[Start of Attachment]

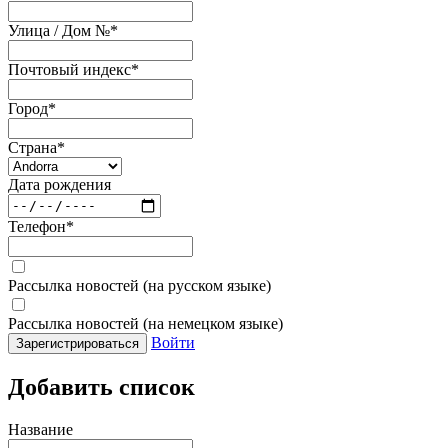
Улица / Дом №
*
Почтовый индекс
*
Город
*
Страна
*
Дата рождения
Телефон
*
Рассылка новостей (на русском языке)
Рассылка новостей (на немецком языке)
Войти
Зарегистрироваться
Добавить список
Название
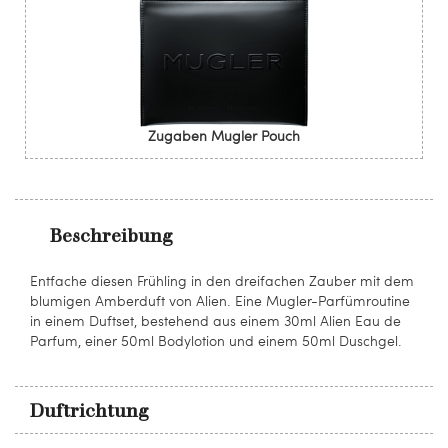
Zugaben Mugler Pouch
Beschreibung
Entfache diesen Frühling in den dreifachen Zauber mit dem
blumigen Amberduft von Alien. Eine Mugler-Parfümroutine
in einem Duftset, bestehend aus einem 30ml Alien Eau de
Parfum, einer 50ml Bodylotion und einem 50ml Duschgel.
Duftrichtung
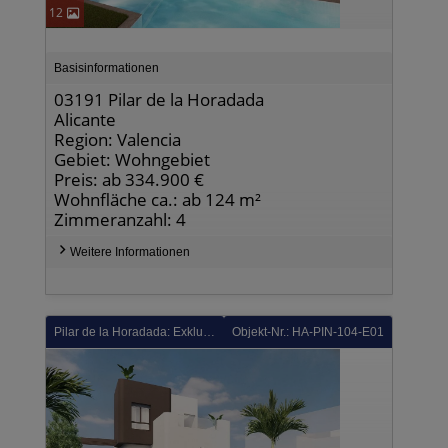
12
Basisinformationen
03191 Pilar de la Horadada
Alicante
Region: Valencia
Gebiet: Wohngebiet
Preis: ab 334.900 €
Wohnfläche ca.: ab 124 m²
Zimmeranzahl: 4
Weitere Informationen
Pilar de la Horadada: Exklusive Villen mit 3 Schlafzimmern, 3 Bädern, Dachterrasse, Kfz-Stellplatz und Privatpool in der sehr schönen Golfanlage Lo Romero Golf
Objekt-Nr.: HA-PIN-104-E01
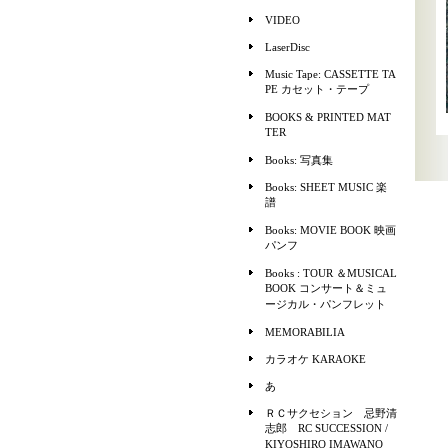
VIDEO
LaserDisc
Music Tape: CASSETTE TA
PE カセット・テープ
BOOKS & PRINTED MAT
TER
Books: 写真集
Books: SHEET MUSIC 楽
譜
Books: MOVIE BOOK 映画
パンフ
Books : TOUR ＆MUSICAL
BOOK コンサート＆ミュ
ージカル・パンフレット
MEMORABILIA
カラオケ KARAOKE
あ
ＲＣサクセション 忌野清
志郎 RC SUCCESSION /
KIYOSHIRO IMAWANO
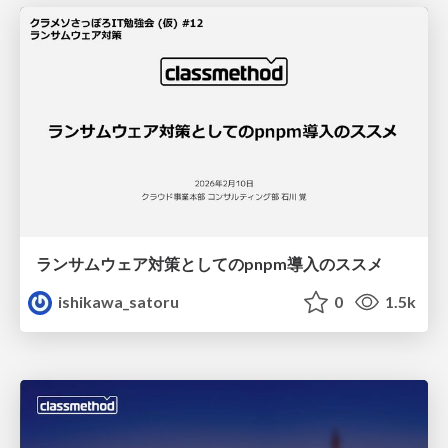
ランサムウェア対策としてのpnpm導入のススメ
ishikawa_satoru
0
1.5k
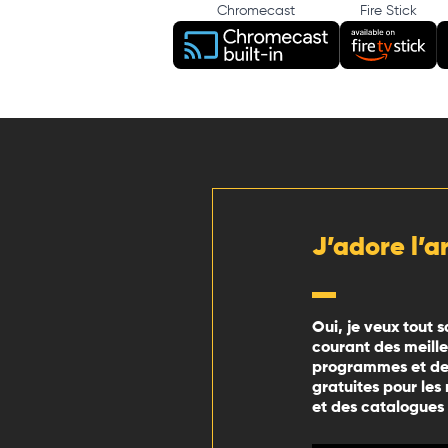
Chromecast
Fire Stick
J’adore l’a
Oui, je veux tout s
courant des meill
programmes et des
gratuites pour les
et des catalogues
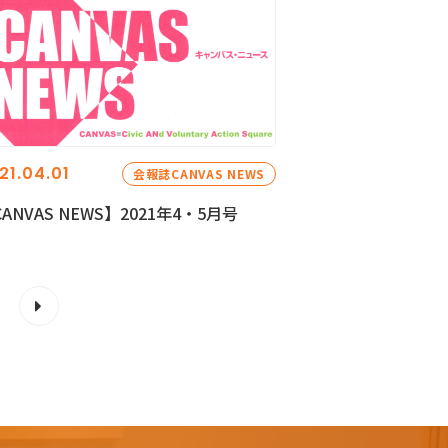
21.04.01
会報誌CANVAS NEWS
ANVAS NEWS】2021年4・5月号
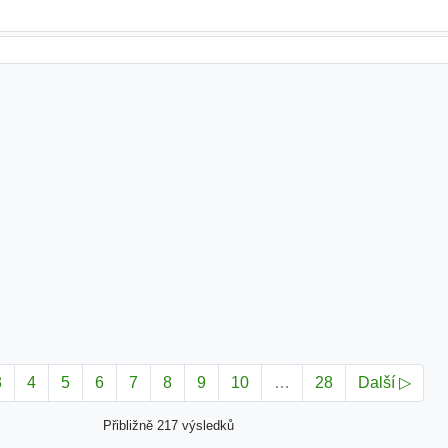
3
4
5
6
7
8
9
10
…
28
Další ▷
Přibližně 217 výsledků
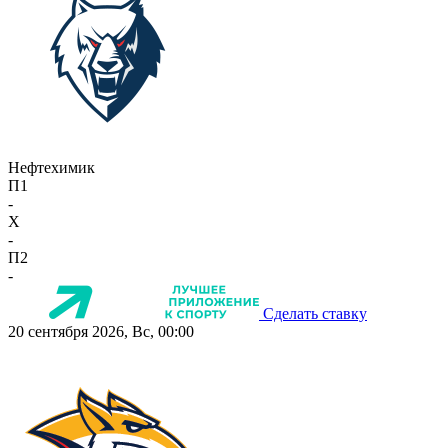
Нефтехимик
П1
-
X
-
П2
-
Сделать ставку
20 сентября 2026, Вс, 00:00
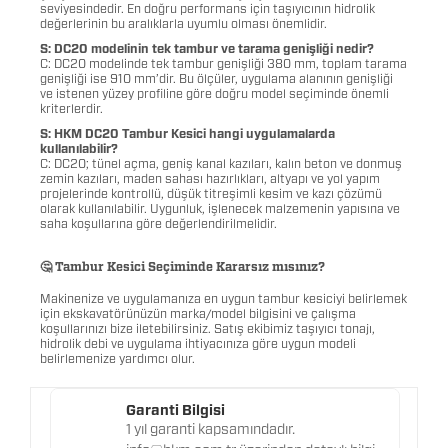
seviyesindedir. En doğru performans için taşıyıcının hidrolik
değerlerinin bu aralıklarla uyumlu olması önemlidir.
S: DC20 modelinin tek tambur ve tarama genişliği nedir?
C: DC20 modelinde tek tambur genişliği 380 mm, toplam tarama
genişliği ise 910 mm’dir. Bu ölçüler, uygulama alanının genişliği
ve istenen yüzey profiline göre doğru model seçiminde önemli
kriterlerdir.
S: HKM DC20 Tambur Kesici hangi uygulamalarda
kullanılabilir?
C: DC20; tünel açma, geniş kanal kazıları, kalın beton ve donmuş
zemin kazıları, maden sahası hazırlıkları, altyapı ve yol yapım
projelerinde kontrollü, düşük titreşimli kesim ve kazı çözümü
olarak kullanılabilir. Uygunluk, işlenecek malzemenin yapısına ve
saha koşullarına göre değerlendirilmelidir.
🤔 Tambur Kesici Seçiminde Kararsız mısınız?
Makinenize ve uygulamanıza en uygun tambur kesiciyi belirlemek
için ekskavatörünüzün marka/model bilgisini ve çalışma
koşullarınızı bize iletebilirsiniz. Satış ekibimiz taşıyıcı tonajı,
hidrolik debi ve uygulama ihtiyacınıza göre uygun modeli
belirlemenize yardımcı olur.
Garanti Bilgisi
1 yıl garanti kapsamındadır.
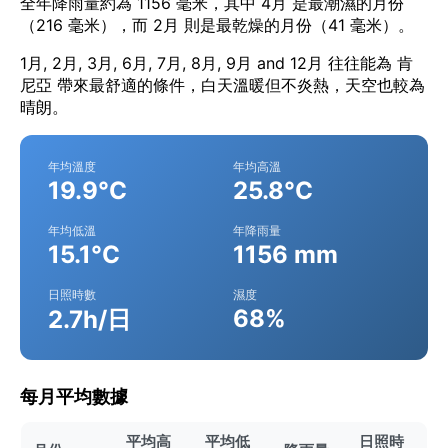
全年降雨量約為 1156 毫米，其中 4月 是最潮濕的月份
（216 毫米），而 2月 則是最乾燥的月份（41 毫米）。
1月, 2月, 3月, 6月, 7月, 8月, 9月 and 12月 往往能為 肯
尼亞 帶來最舒適的條件，白天溫暖但不炎熱，天空也較為
晴朗。
年均溫度
年均高溫
19.9°C
25.8°C
年均低溫
年降雨量
15.1°C
1156 mm
日照時數
濕度
68%
2.7h/日
每月平均數據
平均高
平均低
日照時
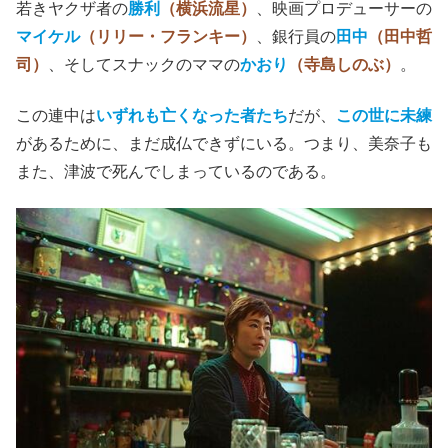
若きヤクザ者の
勝利
（横浜流星）
、映画プロデューサーの
マイケル
（リリー・フランキー）
、銀行員の
田中
（田中哲
司）
、そしてスナックのママの
かおり
（寺島しのぶ）
。
この連中は
いずれも亡くなった者たち
だが、
この世に未練
があるために、まだ成仏できずにいる。つまり、美奈子も
また、津波で死んでしまっているのである。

[End of Attachment]

Go through the material and report each line that holds the string "Alien".

blumigen Amberduft von Alien. Eine Mugler-Parfümroutine
in einem Duftset, bestehend aus einem 30ml Alien Eau de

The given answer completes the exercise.